There would be no major alteration to the standard curriculum, but in the context of other international and political issues that the courses already cover, textbooks and instructors could incorporate at least an additional two paragraphs regarding genocide. Whether through implementation of a similar idea to this one or through perhaps assemblies and other student-body concentrated events, the government should require a basic agenda of human rights for all secondary school students.
As previously stated, human rights and genocide education would potentially translate into other renditions of awareness building in the form of public events. Awareness-raising holdings would create a positive-feedback loop: events aimed to encourage recognition would promote education through public participation, which in turn would increase the momentum for further awareness movements.

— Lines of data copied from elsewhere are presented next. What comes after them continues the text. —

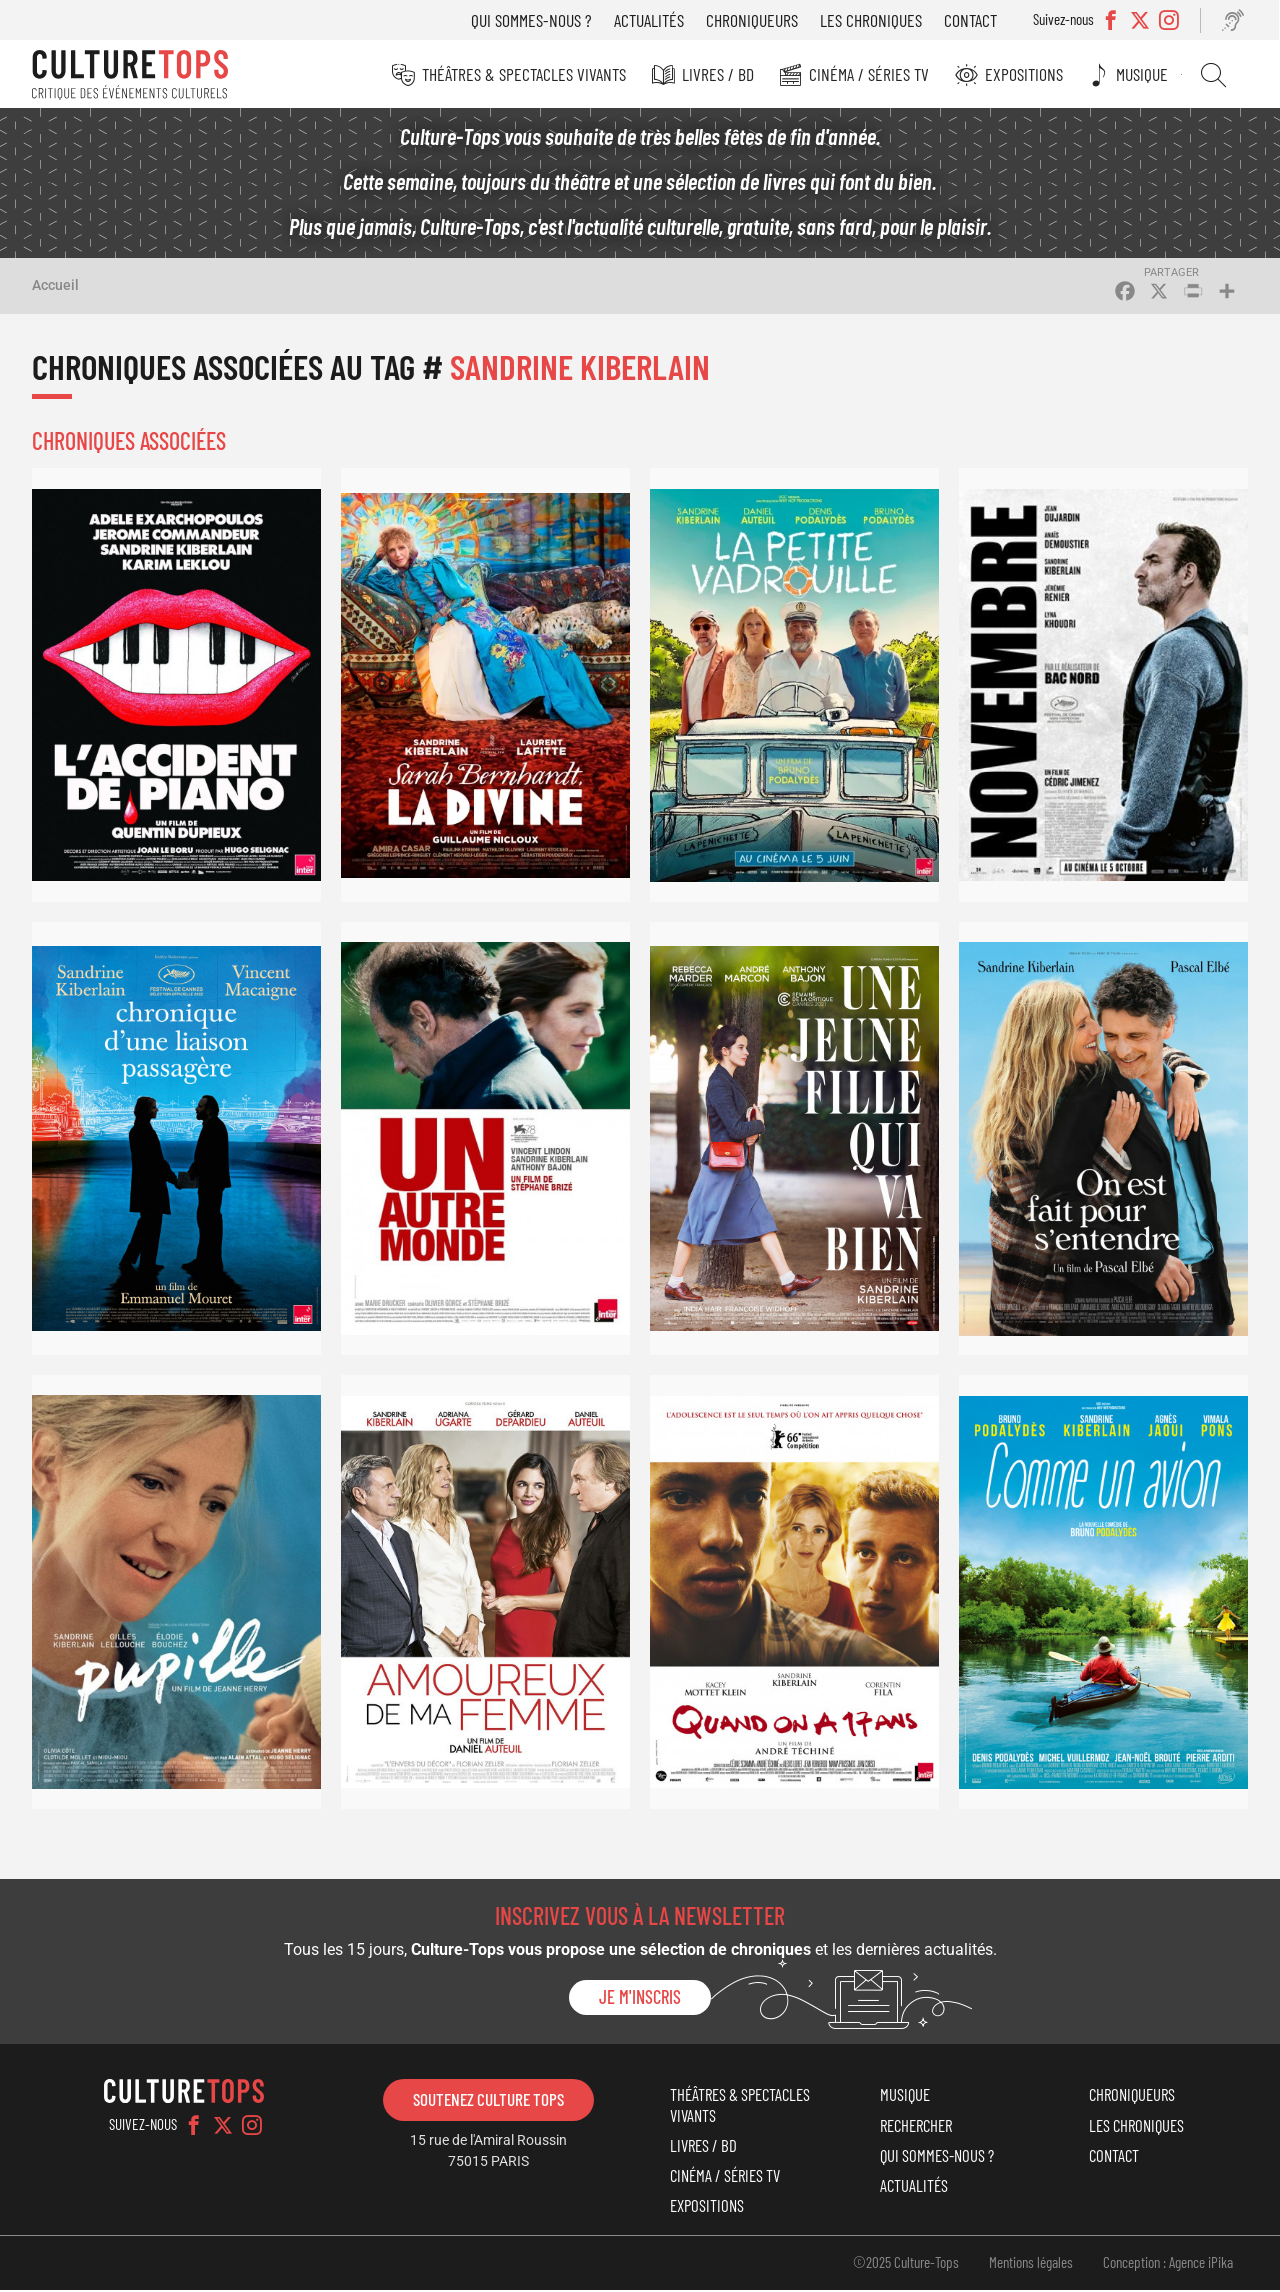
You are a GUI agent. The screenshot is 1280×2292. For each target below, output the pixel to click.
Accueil (55, 287)
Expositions (1027, 74)
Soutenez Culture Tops (488, 2101)
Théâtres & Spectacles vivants (529, 74)
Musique (1145, 74)
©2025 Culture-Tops (906, 2264)
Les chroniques (873, 20)
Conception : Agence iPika (1168, 2264)
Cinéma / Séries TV (873, 74)
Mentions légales (1031, 2264)
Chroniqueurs (754, 20)
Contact (972, 20)
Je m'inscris (640, 1999)
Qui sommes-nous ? (533, 20)
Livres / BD (722, 74)
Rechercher (1215, 75)
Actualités (651, 20)
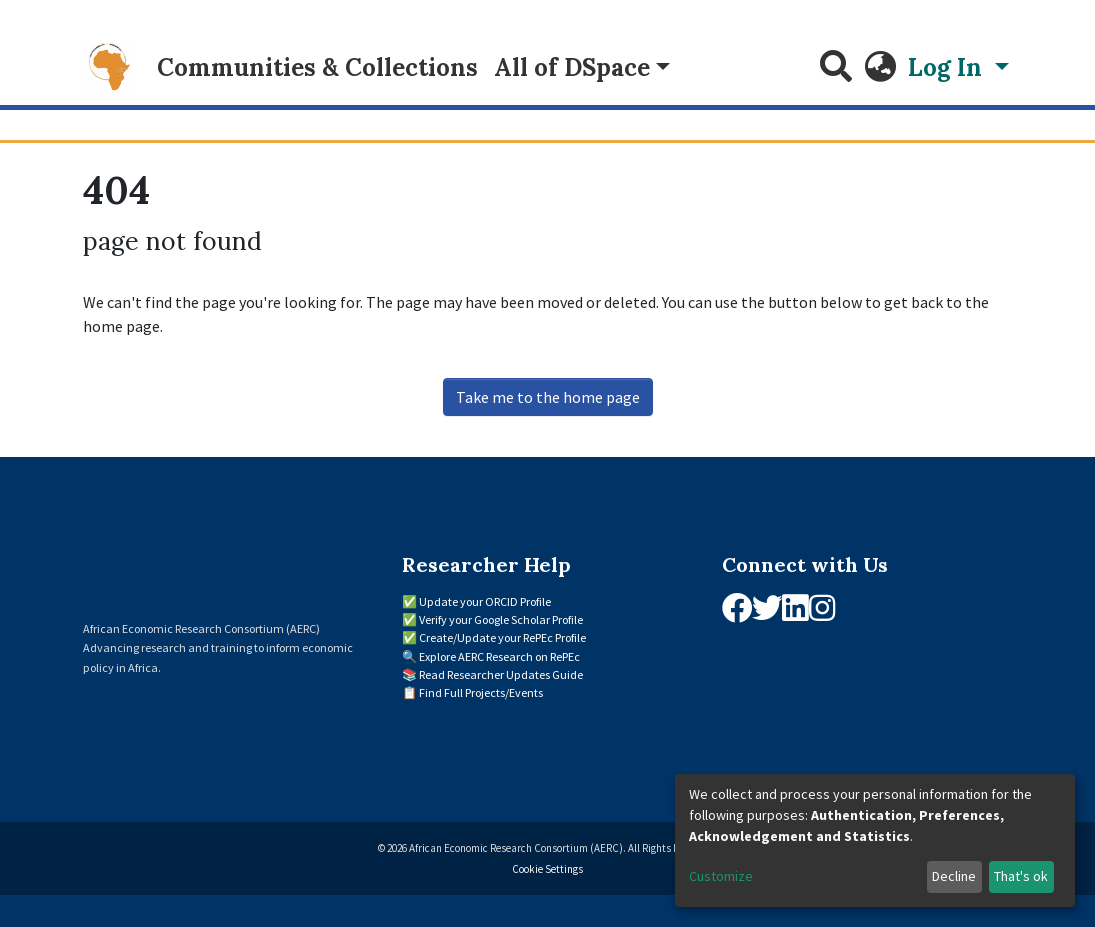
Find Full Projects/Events (481, 692)
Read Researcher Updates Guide (501, 674)
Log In (948, 67)
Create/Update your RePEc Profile (502, 637)
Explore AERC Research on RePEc (499, 656)
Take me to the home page (548, 397)
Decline (954, 876)
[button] (880, 68)
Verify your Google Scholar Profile (501, 619)
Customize (721, 876)
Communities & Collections (317, 67)
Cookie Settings (547, 869)
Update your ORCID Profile (485, 601)
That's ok (1021, 876)
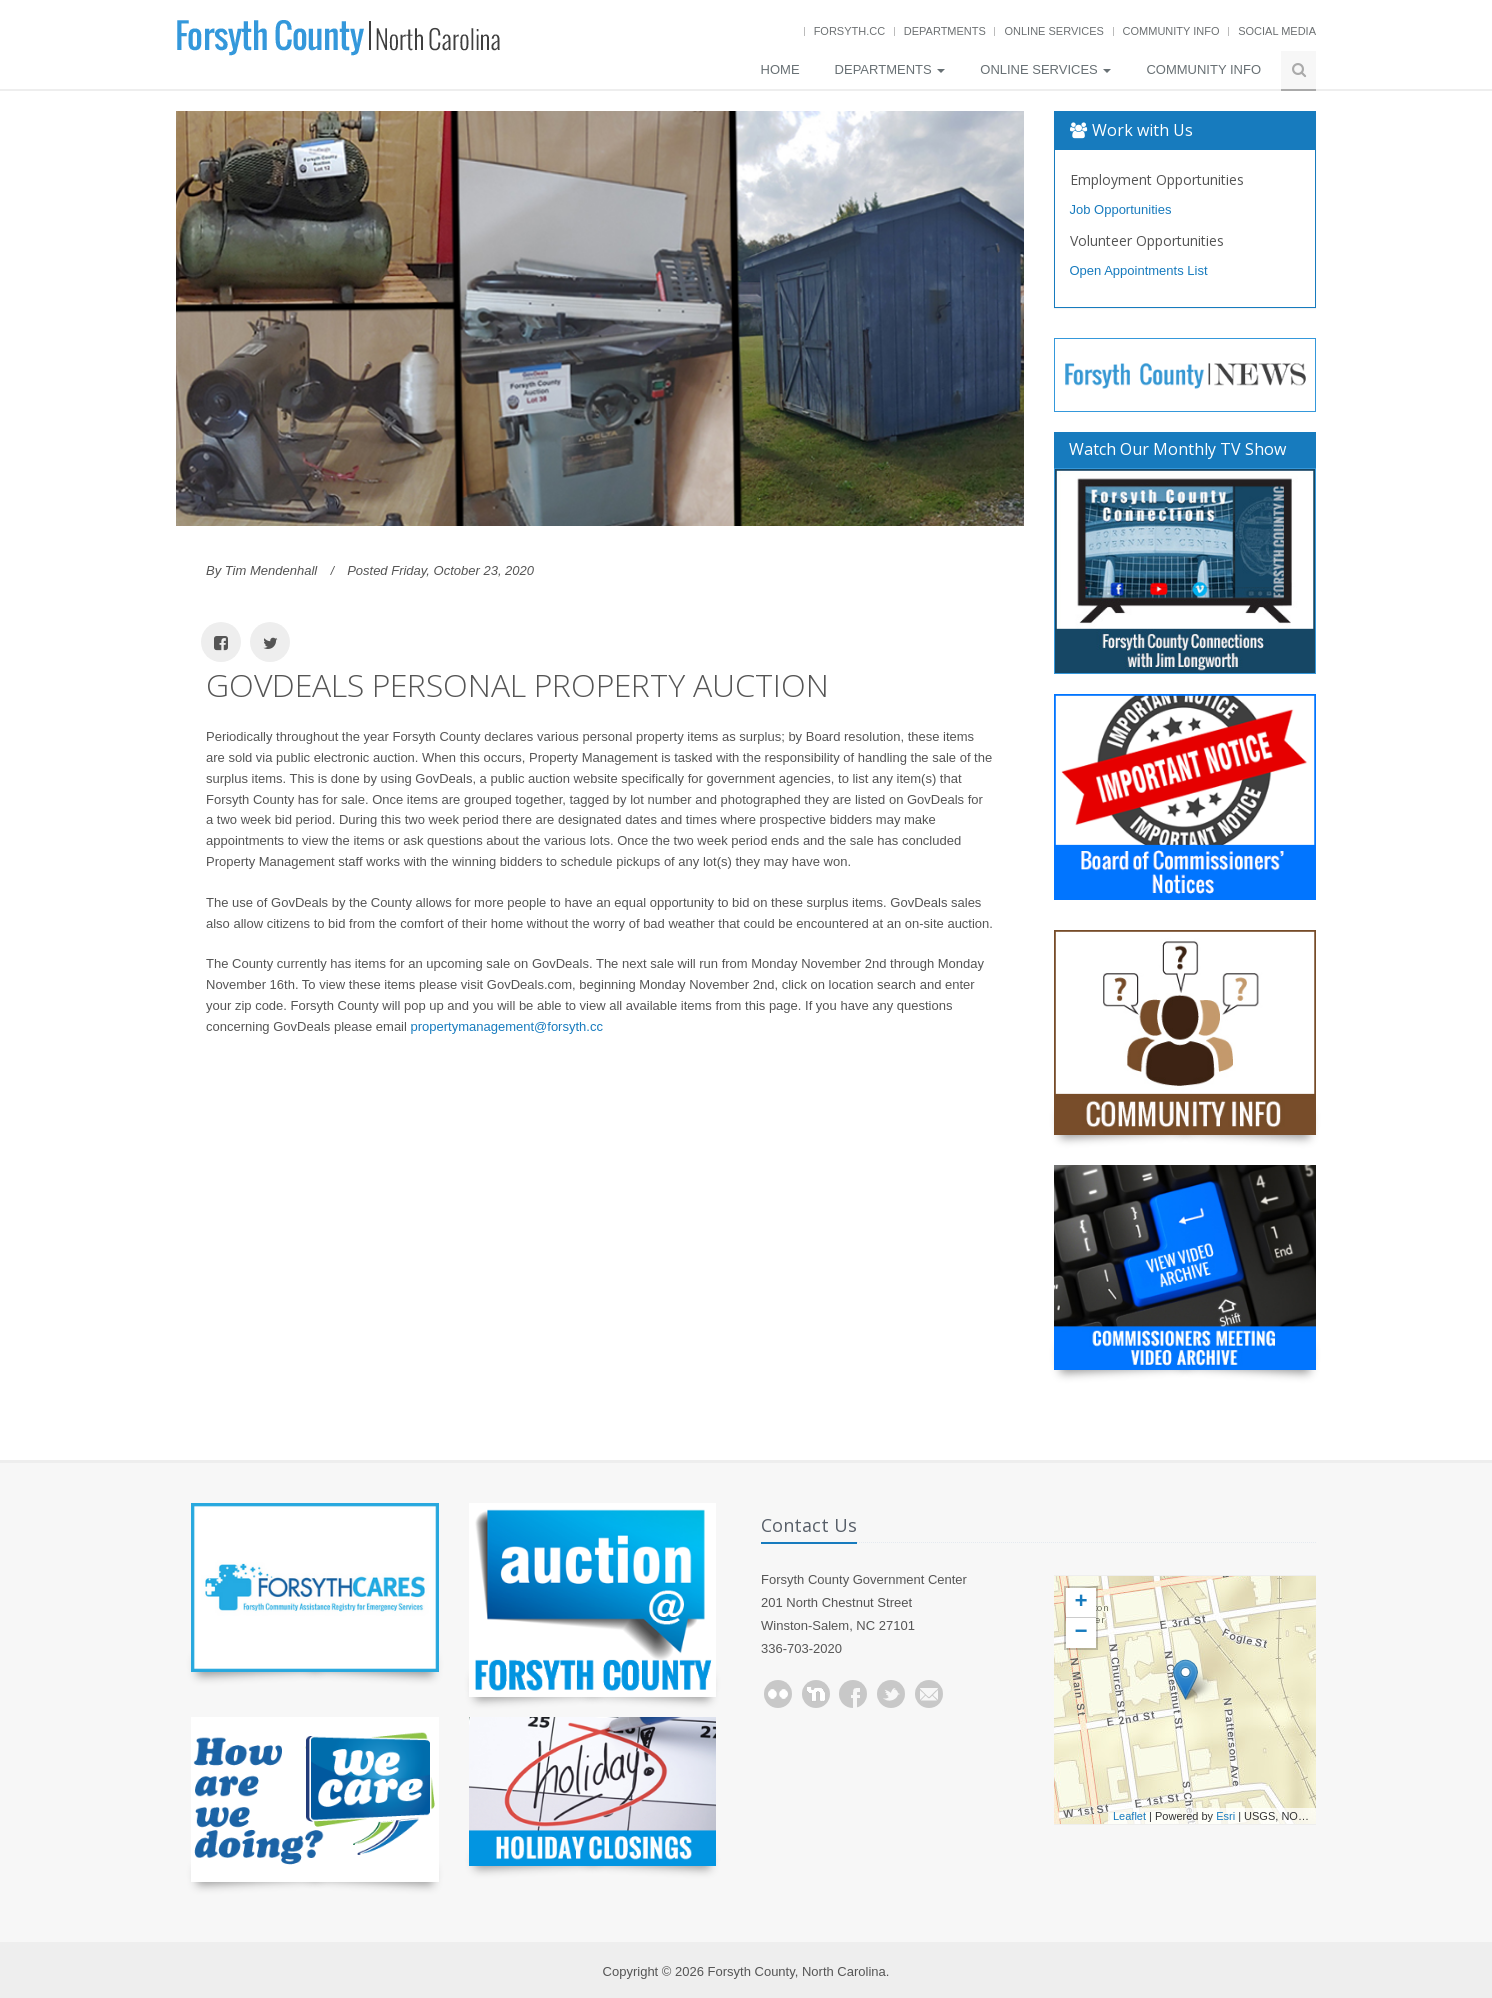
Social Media (1277, 31)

Eventually, the attention apportioned to genocide in the various facets of awareness may more efficiently translate into government legislation and a resolution to finally recognize the Armenian Genocide and other forgotten histories of this nature.
The Armenian Genocide may tell a history of my people, but it is much more than just that--it is a history of humanity, or the lack thereof. Whether or not our government decides to finally recognize the Genocide remains uncertain. But my advice? We can individually recognize the atrocity, raise awareness, and fight for the 1.5 million humans who fell as victims to inhumanity.